> Records:
----------------
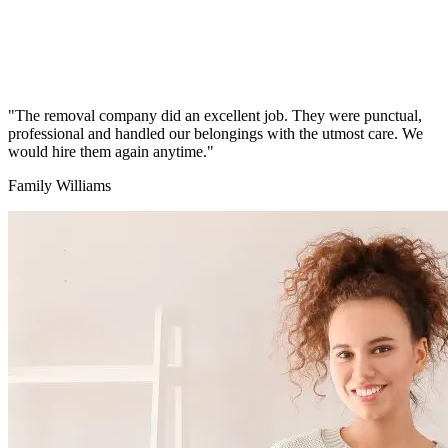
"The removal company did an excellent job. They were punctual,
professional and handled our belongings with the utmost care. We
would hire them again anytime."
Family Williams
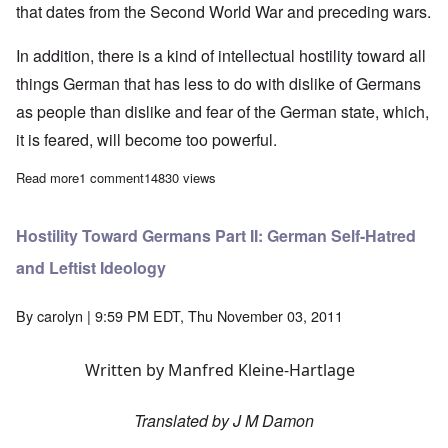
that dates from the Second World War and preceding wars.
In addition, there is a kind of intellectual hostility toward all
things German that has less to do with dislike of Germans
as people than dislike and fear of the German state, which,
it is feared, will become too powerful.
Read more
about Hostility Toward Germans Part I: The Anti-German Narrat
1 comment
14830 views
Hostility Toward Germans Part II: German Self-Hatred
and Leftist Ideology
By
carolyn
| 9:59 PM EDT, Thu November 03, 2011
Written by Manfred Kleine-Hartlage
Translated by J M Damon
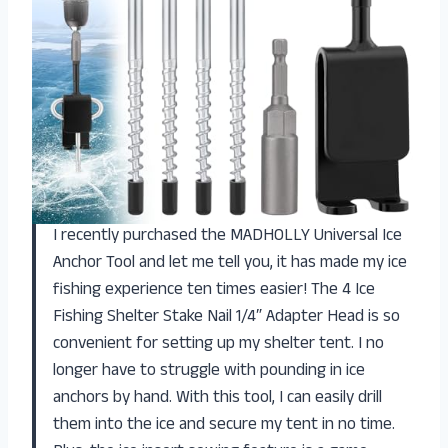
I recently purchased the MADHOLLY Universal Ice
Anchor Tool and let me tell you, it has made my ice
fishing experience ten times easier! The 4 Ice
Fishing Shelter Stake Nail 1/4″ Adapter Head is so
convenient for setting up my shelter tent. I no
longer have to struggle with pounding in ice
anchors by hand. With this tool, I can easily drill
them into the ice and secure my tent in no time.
----------------
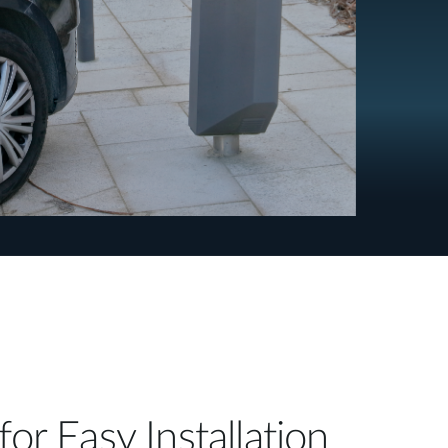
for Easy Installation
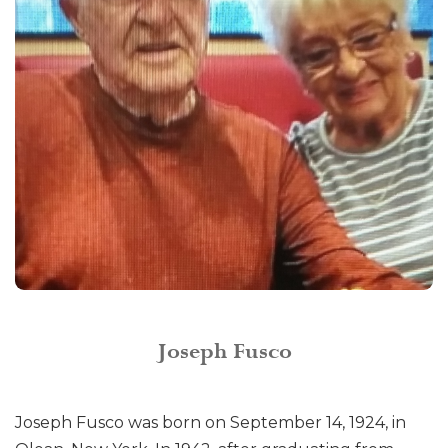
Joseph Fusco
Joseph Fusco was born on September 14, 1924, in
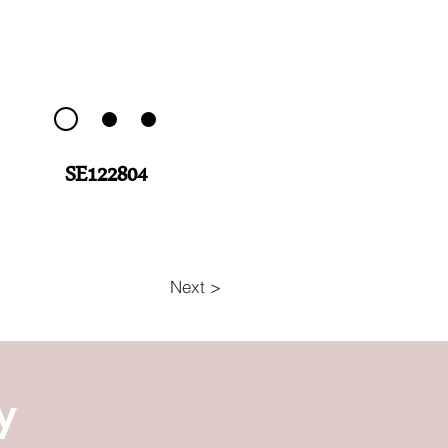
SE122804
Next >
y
----------------
> Exercise instructions: Print from the line containing "Hostility Toward Germans Part II: German" through the line containing "them into the" in the data above, exactly as the lines stand, and omit every picture.

> Response for this exercise:
Hostility Toward Germans Part II: German Self-Hatred
and Leftist Ideology
By
carolyn
| 9:59 PM EDT, Thu November 03, 2011
Written by Manfred Kleine-Hartlage
Translated by J M Damon
I recently purchased the MADHOLLY Universal Ice
Anchor Tool and let me tell you, it has made my ice
fishing experience ten times easier! The 4 Ice
Fishing Shelter Stake Nail 1/4″ Adapter Head is so
convenient for setting up my shelter tent. I no
longer have to struggle with pounding in ice
anchors by hand. With this tool, I can easily drill
them into the ice and secure my tent in no time.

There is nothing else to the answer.